**DESCRIPTION OF THE TASK**
Across the listing below, count the lines with "Services" in them. Write nothing but the number.

════════════════

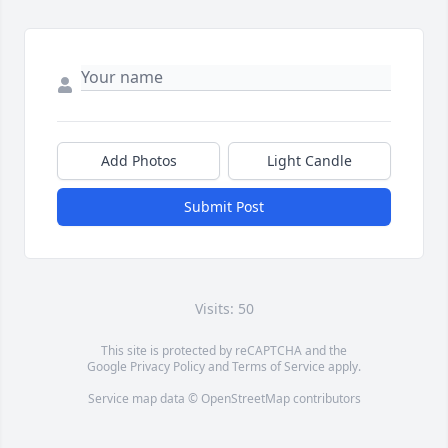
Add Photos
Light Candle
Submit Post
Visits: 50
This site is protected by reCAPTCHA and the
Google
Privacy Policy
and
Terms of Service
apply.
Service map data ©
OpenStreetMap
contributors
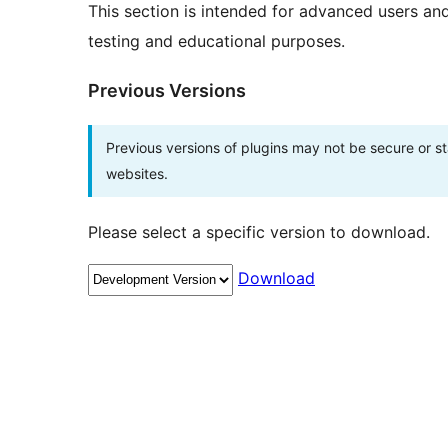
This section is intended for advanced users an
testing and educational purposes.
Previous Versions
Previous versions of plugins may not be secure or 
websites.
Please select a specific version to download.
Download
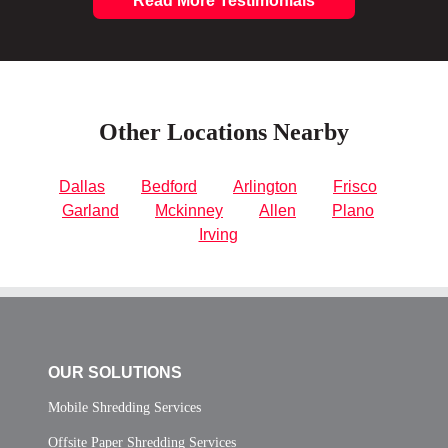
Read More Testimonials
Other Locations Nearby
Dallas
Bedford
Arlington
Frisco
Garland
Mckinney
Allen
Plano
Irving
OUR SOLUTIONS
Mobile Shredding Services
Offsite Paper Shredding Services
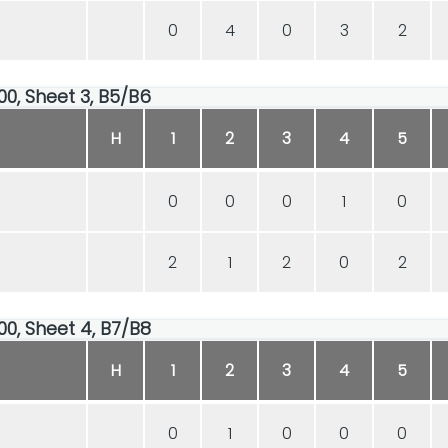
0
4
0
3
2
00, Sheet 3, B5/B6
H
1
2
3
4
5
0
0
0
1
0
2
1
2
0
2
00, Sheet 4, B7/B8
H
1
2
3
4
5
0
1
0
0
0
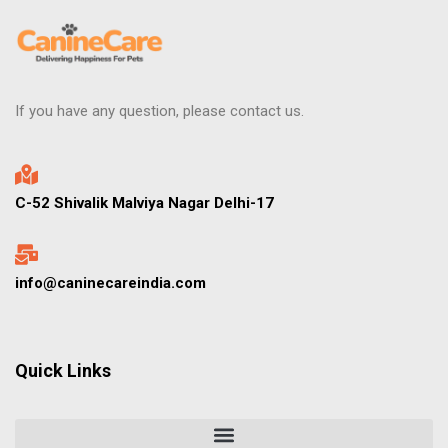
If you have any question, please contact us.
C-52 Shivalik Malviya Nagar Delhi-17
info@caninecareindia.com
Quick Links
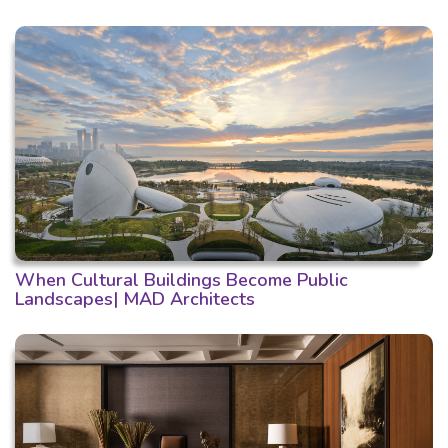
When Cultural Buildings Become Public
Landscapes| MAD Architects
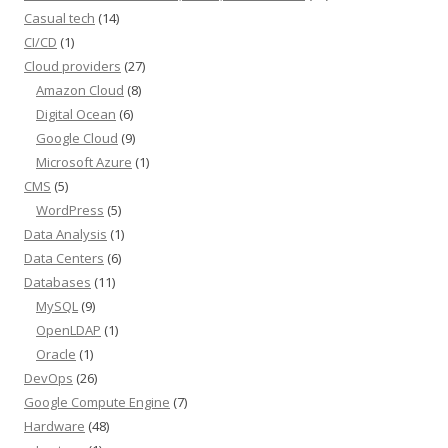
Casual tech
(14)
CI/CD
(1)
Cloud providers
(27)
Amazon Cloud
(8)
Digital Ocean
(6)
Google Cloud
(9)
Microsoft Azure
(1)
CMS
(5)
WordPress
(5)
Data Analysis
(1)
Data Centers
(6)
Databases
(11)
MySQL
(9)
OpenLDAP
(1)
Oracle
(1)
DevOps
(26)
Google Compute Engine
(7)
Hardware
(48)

════════════════

**ANSWER FOR THIS EXERCISE**
2